CEO Luz Urrutia’s Congressional Testimony on Lending Transparency
On March 28th, 2023, Accion Opportunity Fund CEO Luz Urrutia delivered this testimony to the U.S. House Subcommittee on Economic Growth, Tax, and Capital Access—a subcommittee of the House Small Business Committee. Luz spoke to the importance of Section 1071 of the Dodd-Frank Act, which addresses how financial institutions compile and submit data on loans to small businesses, businesses owned by people of color, and women-owned businesses.
Good morning, Chairman Meuser, Ranking Member Landsman, and Members of the Committee.
Thank you for the opportunity to testify and discuss the CFPB’s Small Business Lending Data Collection Rule, Section 1071. My name is Luz Urrutia, and I am the CEO of Accion Opportunity Fund (AOF), one of the nation’s leading non-profit Community Development Financial Institutions (CDFI) providing access to loans, business advising and networks to underinvested entrepreneurs.
I spent my entire career in for-profit financial services, which included nearly two decades at Wachovia Bank, then as the co-founder and CEO of a community bank in Atlanta, and as CEO of a payday lending company where I helped to ensure that they provide responsible financing to their customers. I joined AOF as its CEO because of my experience as a lifelong for-profit banker and my passion for providing responsible financial services to underinvested communities. I know for a fact that business and lenders can generate profit and do the right thing investing in all communities.
Accion Opportunity Fund’s Impact
As CEO, I am very proud of the impactful work AOF has done to provide capital to entrepreneurs that are often left behind by our financial system. To date, we have deployed over $700 million to over 25,000 entrepreneurs and 80% of our borrowers are entrepreneurs of color, women and/or immigrants. In fact, women make up one out of every three clients we serve.
It is because of the entrepreneurs we serve that I have advocated for rules like Section 1071, which will allow our entire financial services system to fully see and better serve all of our entrepreneurs.
Entrepreneurs who need to be seen by the financial system
And this transparency is not just about fairness. It is also about strengthening our economy. A recent study shows that minority- and women-owned small businesses employ nearly 20 million people and generate over $2 trillion in revenue.

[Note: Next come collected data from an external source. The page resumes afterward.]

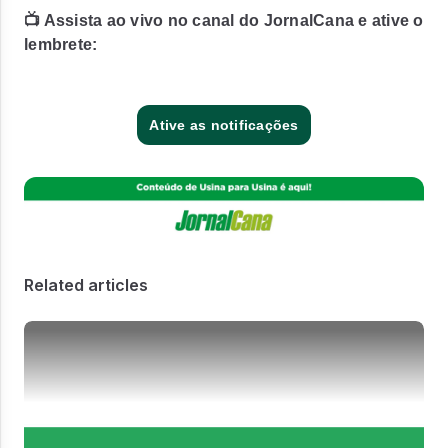
📺 Assista ao vivo no canal do JornalCana e ative o
lembrete:
Ative as notificações
Related articles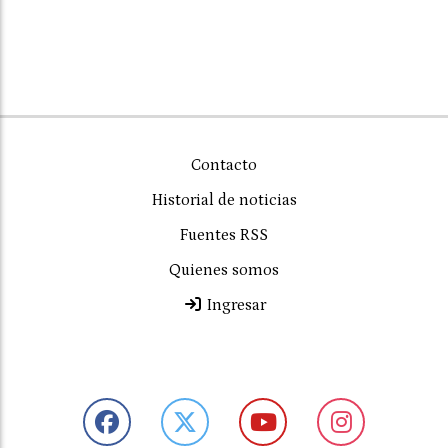
Contacto
Historial de noticias
Fuentes RSS
Quienes somos
Ingresar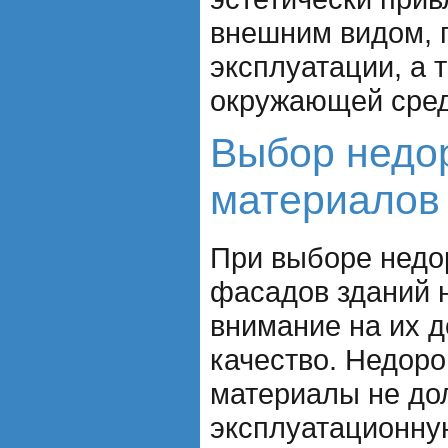
внешним видом, п
эксплуатации, а 
окружающей сред
Выбор недо
материалов
При выборе недо
фасадов зданий 
внимание на их д
качество. Недор
материалы не до
эксплуатационну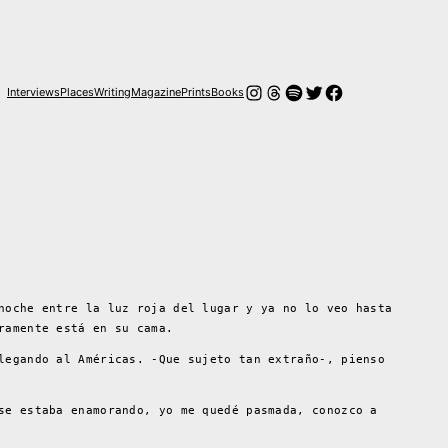
Instagram
Threads
Spotify
Twitter
Facebook
Interviews
Places
Writing
Magazine
Prints
Books
noche entre la luz roja del lugar y ya no lo veo hasta
ramente está en su cama.
legando al Américas. -Que sujeto tan extraño-, pienso
se estaba enamorando, yo me quedé pasmada, conozco a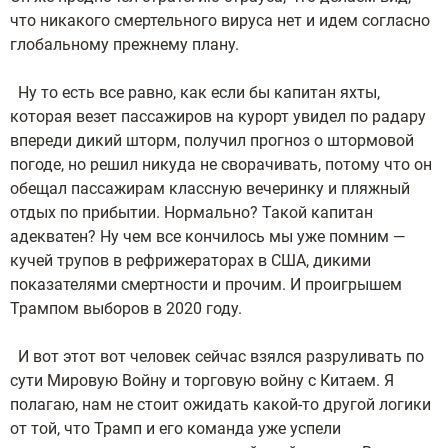
что никакого смертельного вируса нет и идем согласно
глобальному прежнему плану.
Ну то есть все равно, как если бы капитан яхты,
которая везет пассажиров на курорт увидел по радару
впереди дикий шторм, получил прогноз о штормовой
погоде, но решил никуда не сворачивать, потому что он
обещал пассажирам классную вечеринку и пляжный
отдых по прибытии. Нормально? Такой капитан
адекватен? Ну чем все кончилось мы уже помним —
кучей трупов в рефрижераторах в США, дикими
показателями смертности и прочим. И проигрышем
Трампом выборов в 2020 году.
И вот этот вот человек сейчас взялся разруливать по
сути Мировую Войну и торговую войну с Китаем. Я
полагаю, нам не стоит ожидать какой-то другой логики
от той, что Трамп и его команда уже успели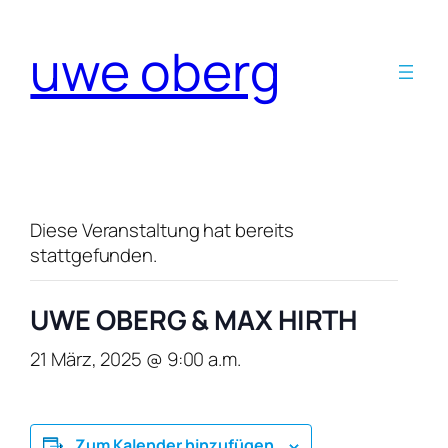
uwe oberg
Diese Veranstaltung hat bereits
stattgefunden.
UWE OBERG & MAX HIRTH
21 März, 2025 @ 9:00 a.m.
Zum Kalender hinzufügen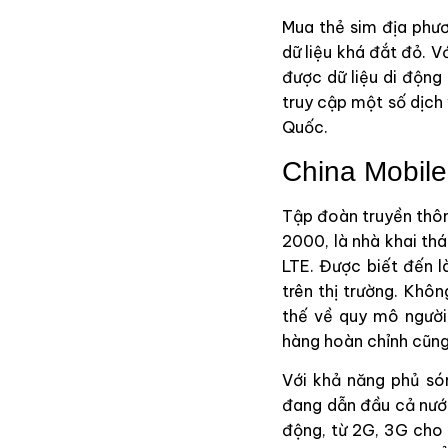
Mua thẻ sim địa phươn
dữ liệu khá đắt đỏ. V
được dữ liệu di động
truy cập một số dịch
Quốc.
China Mobile
Tập đoàn truyền thôn
2000, là nhà khai t
LTE. Được biết đến l
trên thị trường. Khô
thế về quy mô người
hàng hoàn chỉnh cũng 
Với khả năng phủ só
đang dẫn đầu cả nước
động, từ 2G, 3G cho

I know this to be true, personally as the CEO of AOF, because I think about clients such as Reign Free from Oakland, who started and scaled her catering business after repeatedly being told that she did not qualify for a loan. We were her first lender to say yes. I also think about Alicia [Villanueva] from Hayward, who took the $5,000 loan we gave her, purchased a van and now she has a burgeoning tamales business nationwide.
I’m proud that we provide loans to everyone—Black, White, Latino, Asian and low-income. But I am especially proud of our investment in Black and Latina women who are starting up more businesses in [the] U.S. than any other group. I am proud that AOF supports these entrepreneurs, and the businesses that they found, the local employees they train and hire, and the economic activity they generate.
About Section 1071
However, for decades, entrepreneurs like these women have not been seen by our financial system. While I am not here to defend or promote every letter of Section 1071, I recognize that this rule will accomplish three important things: it will help small business lenders, help entrepreneurs that desperately need access to capital, and help policymakers that want to invest in our economy without creating new direct entitlement programs.
First, this rule could help the market to better address both the lack of access to affordable capital, and the rise of irresponsible lending. For the first time, everyone in financial services would be able to see which business models are successful at reaching minority-owned, women-owned and other small businesses. This transparency would attract investment capital and partnerships into models that work. We can have a market-based and pro-innovation approach to regulation, one that will actually help lenders expand customer acquisition—something that all community banks and lenders desperately want to do. But we need clarity on who the businesses are, who’s serving them, and what capital they’re getting. Because WE CANNOT MANAGE WHAT WE DO NOT MEASURE.
Second, as lenders, the better we understand these businesses, it will help us tailor products and services to meet their needs. The more knowledge we gain about our markets, customers and their needs, the better equipped we are to building long-term profitable relationships.
Finally, this rule helps spur additional investments in small businesses, which is the best way to reduce inequities without having to create new government programs. Instead, it will allow all of us to do what our organizations have successfully done for years—expand access to capital for underinvested entrepreneurs by leveraging existing public and private sector partnerships.
For these reasons, I am pleased to testify on how we can ensure that Section 1071 accomplishes its goals of spurring additional investment in all of our entrepreneurs. I will conclude by saying that access to capital for small businesses is a bipartisan priority. There are Mom and Pop stores in communities that are rural and urban; red and blue; Black and White, Hispanic, and Asian—and they are all powering our economy. But we cannot do that without Section 1071 to shine light on these small businesses’ credit applications.
Because as I said before—we cannot manage what we do not measure, and sunlight is the best disinfectant. As we implement this well, we will finally be able to increase access to capital for small businesses and create a more transparent and successful financial services system. Thank you and I look forward to your questions.